In a new study accepted for publication in the Astronomical Journal, two astronomers — the Scott Sheppard from the Carnegie Institution for Science and Chadwick Trujillo from Northern Arizona University — have detailed their observations of several trans-Neptunian objects lying in the fringes of the solar system. The location and orbits of these objects makes the existence of a ninth “Planet X” all the more likely, the researchers say.
“If you want to put a number on it, I'd be somewhere like 80 percent sure that there's a Planet X out there,” Sheppard told Space.com. “I don't think it's a slam dunk; it's not 100 percent, because it's such low-number statistics. But there are a lot of strange things that seem to be going on that would be explained quite well with there being some kind of massive planet out there.”
The clustering of the orbits of the newly-identified objects, which have now been submitted to the International Astronomical Union’s Minor Planet Centre to receive official designations, suggests that they are most likely being influenced by something massive and very distant — the proposed Planet X.
Based on the behavior of these trans-Neptunian objects, the researchers predict that Planet X, if it exists, is several times more massive than Earth and is locked in an extremely elliptical orbit around the sun — one that, at its closest point, is at least 200 times farther away from the sun than Earth.
“Objects found far beyond Neptune hold the key to unlocking our Solar System's origins and evolution,” Sheppard explained in a statement released Monday. “Though we believe there are thousands of these small objects, we haven't found very many of them yet, because they are so far away. The smaller objects can lead us to the much bigger planet we think exists out there. The more we discover, the better we will be able to understand what is going on in the outer Solar System.”
However, it is too soon to pop open the celebratory bottle.
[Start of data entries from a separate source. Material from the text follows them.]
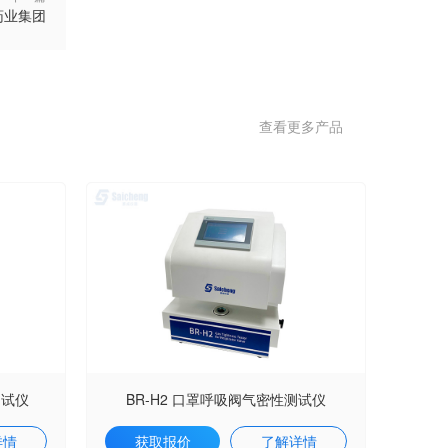
药业集团
查看更多产品
测试仪
BR-H2 口罩呼吸阀气密性测试仪
详情
获取报价
了解详情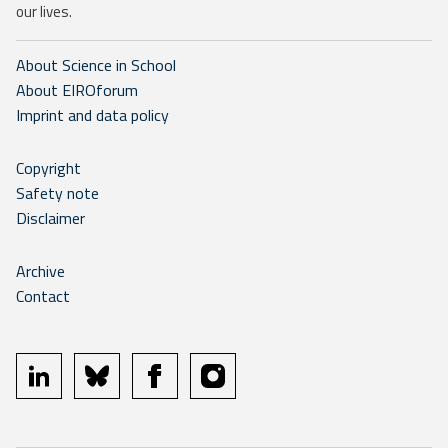
our lives.
About Science in School
About EIROforum
Imprint and data policy
Copyright
Safety note
Disclaimer
Archive
Contact
linkedin
bluesky
facebook
instagram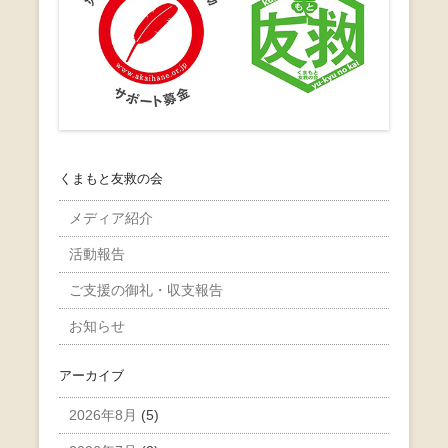
くまもと友救の会
メディア紹介
活動報告
ご支援の御礼・収支報告
お知らせ
アーカイブ
2026年8月
(5)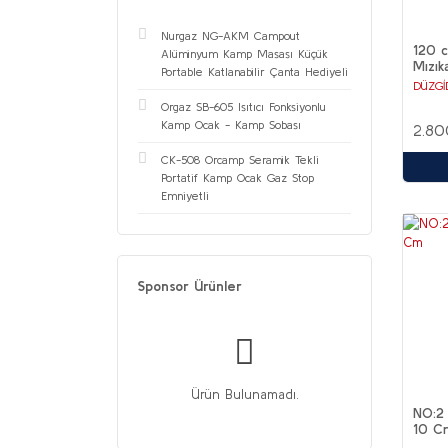
Nurgaz NG-AKM Campout
120 
Alüminyum Kamp Masası Küçük
Mızık
Portable Katlanabilir Çanta Hediyeli
DÜZGİ
Orgaz SB-605 Isıtıcı Fonksiyonlu
Kamp Ocak - Kamp Sobası
2.80
CK-508 Orcamp Seramik Tekli
Portatif Kamp Ocak Gaz Stop
Emniyetli
Sponsor Ürünler
Ürün Bulunamadı.
NO:2 
10 C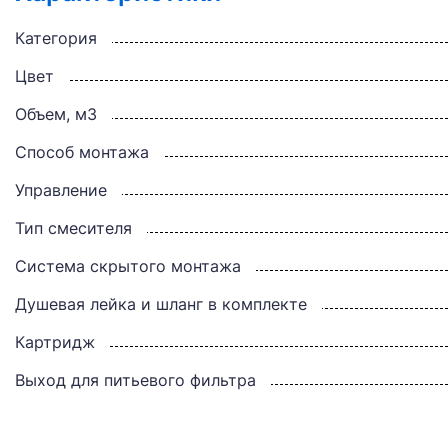
Категория
Цвет
Объем, м3
Способ монтажа
Управление
Тип смесителя
Система скрытого монтажа
Душевая лейка и шланг в комплекте
Картридж
Выход для питьевого фильтра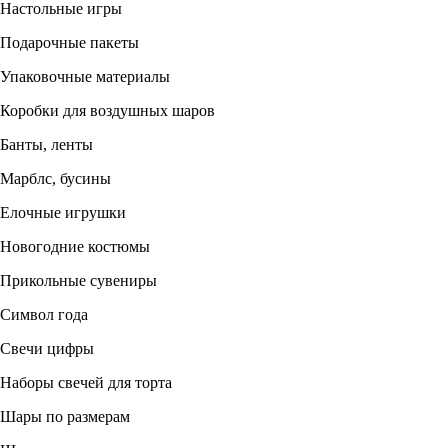
Настольные игры
Подарочные пакеты
Упаковочные материалы
Коробки для воздушных шаров
Банты, ленты
Марблс, бусины
Елочные игрушки
Новогодние костюмы
Прикольные сувениры
Символ года
Свечи цифры
Наборы свечей для торта
Шары по размерам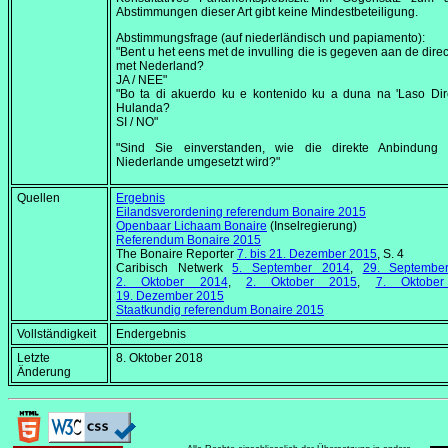
Abstimmungen dieser Art gibt keine Mindestbeteiligung.
Abstimmungsfrage (auf niederländisch und papiamento):
"Bent u het eens met de invulling die is gegeven aan de dire
met Nederland?
JA / NEE"
"Bo ta di akuerdo ku e kontenido ku a duna na 'Laso Dir
Hulanda?
SI / NO"
"Sind Sie einverstanden, wie die direkte Anbindung
Niederlande umgesetzt wird?"
Quellen
Ergebnis
Eilandsverordening referendum Bonaire 2015
Openbaar Lichaam Bonaire
(Inselregierung)
Referendum Bonaire 2015
The Bonaire Reporter
7. bis
21. Dezember 2015
, S. 4
Caribisch Netwerk
5. September 2014
,
29. Septembe
2. Oktober 2014
,
2. Oktober 2015
,
7. Oktobe
19. Dezember 2015
Staatkundig referendum Bonaire 2015
Vollständigkeit
Endergebnis
Letzte
8. Oktober 2018
Änderung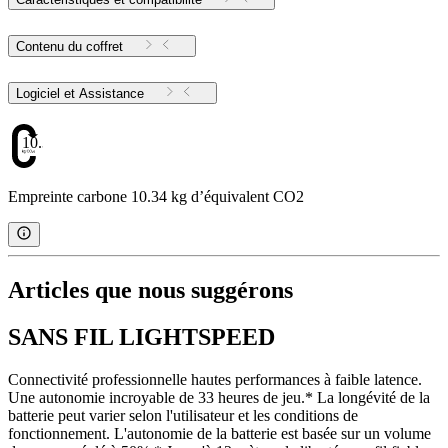
Contenu du coffret
Logiciel et Assistance
10.34
Empreinte carbone 10.34 kg d’équivalent CO2
Articles que nous suggérons
SANS FIL LIGHTSPEED
Connectivité professionnelle hautes performances à faible latence.
Une autonomie incroyable de 33 heures de jeu.* La longévité de la
batterie peut varier selon l'utilisateur et les conditions de
fonctionnement. L'autonomie de la batterie est basée sur un volume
Given that only a handful of such trans-Neptunian objects have ever been detected, our understanding of what’s really happening at the edges of the solar system is, at best, rudimentary.
“Right now we are dealing with very low-number statistics, so we don't really understand what is happening in the outer Solar System,” Sheppard said. “We are now in a similar situation as in the mid-19th century when Alexis Bouvard noticed Uranus’ orbital motion was peculiar, which eventually led to the discovery of Neptune.”